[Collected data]
Content starts

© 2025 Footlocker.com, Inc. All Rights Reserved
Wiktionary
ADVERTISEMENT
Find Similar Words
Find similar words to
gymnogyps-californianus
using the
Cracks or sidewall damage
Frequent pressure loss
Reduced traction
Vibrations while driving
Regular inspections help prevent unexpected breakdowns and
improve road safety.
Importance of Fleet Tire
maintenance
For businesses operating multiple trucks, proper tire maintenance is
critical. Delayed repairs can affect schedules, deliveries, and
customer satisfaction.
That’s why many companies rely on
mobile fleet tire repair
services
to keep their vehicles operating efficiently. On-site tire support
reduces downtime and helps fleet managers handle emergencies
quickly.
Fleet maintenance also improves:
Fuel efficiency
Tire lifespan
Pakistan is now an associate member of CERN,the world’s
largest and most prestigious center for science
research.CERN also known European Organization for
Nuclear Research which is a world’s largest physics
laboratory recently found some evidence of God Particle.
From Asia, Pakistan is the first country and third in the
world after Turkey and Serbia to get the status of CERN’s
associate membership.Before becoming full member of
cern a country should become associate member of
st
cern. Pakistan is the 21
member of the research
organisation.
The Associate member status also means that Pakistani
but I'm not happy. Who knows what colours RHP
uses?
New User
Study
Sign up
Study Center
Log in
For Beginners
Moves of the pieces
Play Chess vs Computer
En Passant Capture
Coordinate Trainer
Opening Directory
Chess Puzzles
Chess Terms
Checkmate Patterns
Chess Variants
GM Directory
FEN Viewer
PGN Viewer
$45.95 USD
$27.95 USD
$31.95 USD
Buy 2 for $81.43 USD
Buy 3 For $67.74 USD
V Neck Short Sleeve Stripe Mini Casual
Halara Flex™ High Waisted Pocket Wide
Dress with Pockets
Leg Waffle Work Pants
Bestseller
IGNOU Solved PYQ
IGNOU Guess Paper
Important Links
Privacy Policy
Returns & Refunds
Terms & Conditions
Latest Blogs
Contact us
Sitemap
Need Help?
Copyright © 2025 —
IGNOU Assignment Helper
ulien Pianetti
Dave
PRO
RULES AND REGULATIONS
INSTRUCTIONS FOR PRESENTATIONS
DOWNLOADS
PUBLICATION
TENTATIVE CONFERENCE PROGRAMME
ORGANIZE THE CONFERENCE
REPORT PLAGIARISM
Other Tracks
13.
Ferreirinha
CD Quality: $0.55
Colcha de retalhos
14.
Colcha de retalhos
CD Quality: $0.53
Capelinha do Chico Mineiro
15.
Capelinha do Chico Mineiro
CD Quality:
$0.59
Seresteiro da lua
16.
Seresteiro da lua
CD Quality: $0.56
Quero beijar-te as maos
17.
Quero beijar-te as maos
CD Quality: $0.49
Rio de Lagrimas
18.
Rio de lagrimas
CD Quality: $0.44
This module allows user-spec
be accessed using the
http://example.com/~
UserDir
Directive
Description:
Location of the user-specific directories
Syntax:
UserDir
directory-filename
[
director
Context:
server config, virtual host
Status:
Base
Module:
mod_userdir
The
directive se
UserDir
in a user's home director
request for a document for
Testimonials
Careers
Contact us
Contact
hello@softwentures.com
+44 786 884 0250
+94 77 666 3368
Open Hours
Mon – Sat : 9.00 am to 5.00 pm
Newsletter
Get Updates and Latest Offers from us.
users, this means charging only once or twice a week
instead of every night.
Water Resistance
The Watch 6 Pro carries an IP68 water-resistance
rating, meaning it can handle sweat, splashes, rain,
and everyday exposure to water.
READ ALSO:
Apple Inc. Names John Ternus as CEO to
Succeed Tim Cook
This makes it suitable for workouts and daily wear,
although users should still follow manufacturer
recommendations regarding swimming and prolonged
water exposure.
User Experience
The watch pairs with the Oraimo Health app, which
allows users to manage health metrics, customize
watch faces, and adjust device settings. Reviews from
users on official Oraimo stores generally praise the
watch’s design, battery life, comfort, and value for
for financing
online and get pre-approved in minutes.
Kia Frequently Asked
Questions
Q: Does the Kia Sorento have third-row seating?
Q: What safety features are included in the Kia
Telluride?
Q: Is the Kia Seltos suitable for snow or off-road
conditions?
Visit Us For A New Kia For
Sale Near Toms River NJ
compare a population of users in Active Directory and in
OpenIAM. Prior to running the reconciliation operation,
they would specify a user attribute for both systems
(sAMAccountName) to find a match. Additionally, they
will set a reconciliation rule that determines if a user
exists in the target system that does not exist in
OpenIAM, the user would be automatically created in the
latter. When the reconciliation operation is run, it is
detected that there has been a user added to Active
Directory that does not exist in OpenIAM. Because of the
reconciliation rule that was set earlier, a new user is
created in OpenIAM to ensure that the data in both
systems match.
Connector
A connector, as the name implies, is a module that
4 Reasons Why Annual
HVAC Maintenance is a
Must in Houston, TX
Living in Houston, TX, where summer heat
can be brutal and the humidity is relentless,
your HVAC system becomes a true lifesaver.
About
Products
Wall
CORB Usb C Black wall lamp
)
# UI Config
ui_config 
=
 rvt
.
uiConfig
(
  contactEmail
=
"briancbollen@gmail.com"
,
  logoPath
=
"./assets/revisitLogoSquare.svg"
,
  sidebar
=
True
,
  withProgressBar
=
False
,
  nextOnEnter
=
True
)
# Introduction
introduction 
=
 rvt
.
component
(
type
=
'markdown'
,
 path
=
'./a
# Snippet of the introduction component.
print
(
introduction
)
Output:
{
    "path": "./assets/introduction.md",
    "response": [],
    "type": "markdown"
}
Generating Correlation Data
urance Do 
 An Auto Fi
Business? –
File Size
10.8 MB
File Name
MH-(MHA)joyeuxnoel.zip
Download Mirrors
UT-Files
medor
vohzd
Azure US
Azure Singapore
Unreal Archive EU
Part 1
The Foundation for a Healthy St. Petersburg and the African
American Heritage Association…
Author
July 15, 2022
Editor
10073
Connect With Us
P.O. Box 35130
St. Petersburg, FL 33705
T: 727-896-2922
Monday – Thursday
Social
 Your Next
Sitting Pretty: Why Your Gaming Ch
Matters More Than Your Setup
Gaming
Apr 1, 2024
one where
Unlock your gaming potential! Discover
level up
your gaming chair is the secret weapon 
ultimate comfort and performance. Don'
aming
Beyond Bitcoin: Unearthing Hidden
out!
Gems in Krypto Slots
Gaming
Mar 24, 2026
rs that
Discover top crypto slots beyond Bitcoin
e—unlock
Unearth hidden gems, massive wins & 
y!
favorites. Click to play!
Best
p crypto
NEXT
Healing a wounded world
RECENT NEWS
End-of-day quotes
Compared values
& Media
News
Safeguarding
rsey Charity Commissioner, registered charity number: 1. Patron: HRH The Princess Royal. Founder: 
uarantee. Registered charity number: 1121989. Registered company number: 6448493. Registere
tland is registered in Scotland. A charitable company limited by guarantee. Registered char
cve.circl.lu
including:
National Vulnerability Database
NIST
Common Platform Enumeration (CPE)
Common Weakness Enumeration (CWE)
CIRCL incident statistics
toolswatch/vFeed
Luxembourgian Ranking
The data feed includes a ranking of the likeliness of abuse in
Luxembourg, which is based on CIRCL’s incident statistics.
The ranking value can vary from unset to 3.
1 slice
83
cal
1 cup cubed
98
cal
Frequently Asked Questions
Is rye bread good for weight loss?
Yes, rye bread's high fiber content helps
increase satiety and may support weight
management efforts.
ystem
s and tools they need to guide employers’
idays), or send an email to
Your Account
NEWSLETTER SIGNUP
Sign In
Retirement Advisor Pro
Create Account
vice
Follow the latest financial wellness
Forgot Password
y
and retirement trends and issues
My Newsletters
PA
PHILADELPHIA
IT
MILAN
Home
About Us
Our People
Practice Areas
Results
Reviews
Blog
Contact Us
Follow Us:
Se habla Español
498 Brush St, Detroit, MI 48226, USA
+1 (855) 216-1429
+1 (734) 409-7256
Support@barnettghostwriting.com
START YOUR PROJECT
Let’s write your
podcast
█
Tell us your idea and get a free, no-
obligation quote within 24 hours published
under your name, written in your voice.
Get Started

Content ends

**Aim of the exercise:**
What is asked for is an exact copy of the lines above from the one containing "RECENT NEWS" through the one containing "Yes, rye bread's high fiber content helps", and only those.

**The answer:**
RECENT NEWS
End-of-day quotes
Compared values
& Media
News
Safeguarding
rsey Charity Commissioner, registered charity number: 1. Patron: HRH The Princess Royal. Founder: 
uarantee. Registered charity number: 1121989. Registered company number: 6448493. Registere
tland is registered in Scotland. A charitable company limited by guarantee. Registered char
cve.circl.lu
including:
National Vulnerability Database
NIST
Common Platform Enumeration (CPE)
Common Weakness Enumeration (CWE)
CIRCL incident statistics
toolswatch/vFeed
Luxembourgian Ranking
The data feed includes a ranking of the likeliness of abuse in
Luxembourg, which is based on CIRCL’s incident statistics.
The ranking value can vary from unset to 3.
1 slice
83
cal
1 cup cubed
98
cal
Frequently Asked Questions
Is rye bread good for weight loss?
Yes, rye bread's high fiber content helps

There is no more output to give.